The CEO of ABC manufacturing commissioned a study to look at the differences between the current salaries of her employees by employee job title. There were three job categories: clerical, custodial, and managerial. The study collected current salary data of the three groups and the researcher conducted a statistic and the results are presented below. Using the five STEPS of hypothesis testing, explain what the researcher might have done, including the appropriate analysis, and interpret the results. Are there any problems with this study? If so, explain what they are.


Average Salary
Clerical (n = 363) $27,838.54
Custodial (n = 27) $30,938.89
Manager (n = 84) $63,977.80

Test statistic = 434.48, p< .05

I know that the null is going to be rejected because the p value is less than the alpha, but how do I actually work the problem

To answer this question, let's go through the five steps of hypothesis testing:

Step 1: Formulate the Null and Alternative Hypotheses

The null hypothesis (H0) in this study would be that there is no significant difference in the salaries of employees across the job categories. The alternative hypothesis (H1) would suggest that there is a significant difference.

Step 2: Determine the Test Statistic and Significance Level

The given information provides the average salaries for each job category and the test statistic. The test statistic is not specified, but it is likely an F-statistic or a T-statistic, depending on the type of analysis performed. The significance level is mentioned as p < .05, which means that the researcher used a 5% level of significance.

Step 3: Conduct the Analysis

Without knowing the specific statistical analysis used, we can assume that the researcher performed an analysis of variance (ANOVA) or a t-test to compare the means of the three job categories.

Step 4: Evaluate the Results

The researcher obtained a test statistic of 434.48, and the p-value associated with this test statistic is less than 0.05 (p < .05). Since the p-value is less than the significance level, we can reject the null hypothesis and conclude that there is a significant difference in salaries across the job categories.

Step 5: Interpret the Results

Based on the analysis, there is evidence to suggest that there are significant differences in salaries among clerical, custodial, and managerial job categories in ABC manufacturing. The average salary for managers is significantly higher than both clerical and custodial employees, while the average salary for custodial employees is higher than clerical employees.

Problems with the Study:

1. Sample Size: The sample sizes for custodial (n=27) and managerial (n=84) job categories are relatively small compared to the clerical category (n=363). This could affect the statistical power and reliability of the results.
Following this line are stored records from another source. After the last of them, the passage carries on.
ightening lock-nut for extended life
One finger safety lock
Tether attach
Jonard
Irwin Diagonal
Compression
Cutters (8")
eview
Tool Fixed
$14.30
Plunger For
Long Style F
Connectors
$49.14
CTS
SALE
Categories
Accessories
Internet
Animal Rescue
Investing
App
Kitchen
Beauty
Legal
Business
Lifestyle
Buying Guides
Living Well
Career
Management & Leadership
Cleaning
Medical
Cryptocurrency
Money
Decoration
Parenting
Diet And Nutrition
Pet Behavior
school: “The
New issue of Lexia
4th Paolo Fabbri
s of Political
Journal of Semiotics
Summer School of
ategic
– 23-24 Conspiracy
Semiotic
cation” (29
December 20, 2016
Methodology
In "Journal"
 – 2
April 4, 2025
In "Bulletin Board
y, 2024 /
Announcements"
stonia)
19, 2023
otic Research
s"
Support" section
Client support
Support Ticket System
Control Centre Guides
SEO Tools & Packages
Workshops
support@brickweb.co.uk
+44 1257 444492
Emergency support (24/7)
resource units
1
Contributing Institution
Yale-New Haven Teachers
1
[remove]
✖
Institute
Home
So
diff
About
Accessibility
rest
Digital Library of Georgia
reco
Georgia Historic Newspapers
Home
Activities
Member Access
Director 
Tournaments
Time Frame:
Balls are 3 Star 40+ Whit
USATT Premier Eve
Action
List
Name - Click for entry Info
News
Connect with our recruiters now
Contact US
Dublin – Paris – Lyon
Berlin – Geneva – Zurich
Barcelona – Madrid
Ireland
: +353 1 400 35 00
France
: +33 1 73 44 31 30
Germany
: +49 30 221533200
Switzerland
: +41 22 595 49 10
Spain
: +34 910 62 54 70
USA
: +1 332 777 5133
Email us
2. Missing Context: The study does not provide any additional information about the employees' qualifications, experience, or other relevant factors that could influence salary differences. Therefore, it is difficult to draw definitive conclusions about the causes of the observed salary disparities.

3. Non-Random Sampling: The sample may not represent the entire workforce of ABC manufacturing, and the method of employee selection is unclear. If the sample is not representative or the sampling method is biased, the findings may not generalize to the entire population.

4. Lack of Control Variables: The study only considers job title as the differentiating factor. However, other variables such as education, experience, or work performance could also contribute to salary differences. Not accounting for these variables may lead to misleading results.

5. Absence of Post-hoc Tests: While the study detects a significant difference between job categories, it does not provide any post-hoc tests or further analysis to determine specific pairwise differences between the categories. Additional post-hoc tests would be necessary to identify which specific groups differ significantly from each other.

It is important to consider these limitations when interpreting the study's findings and making any decisions based on them.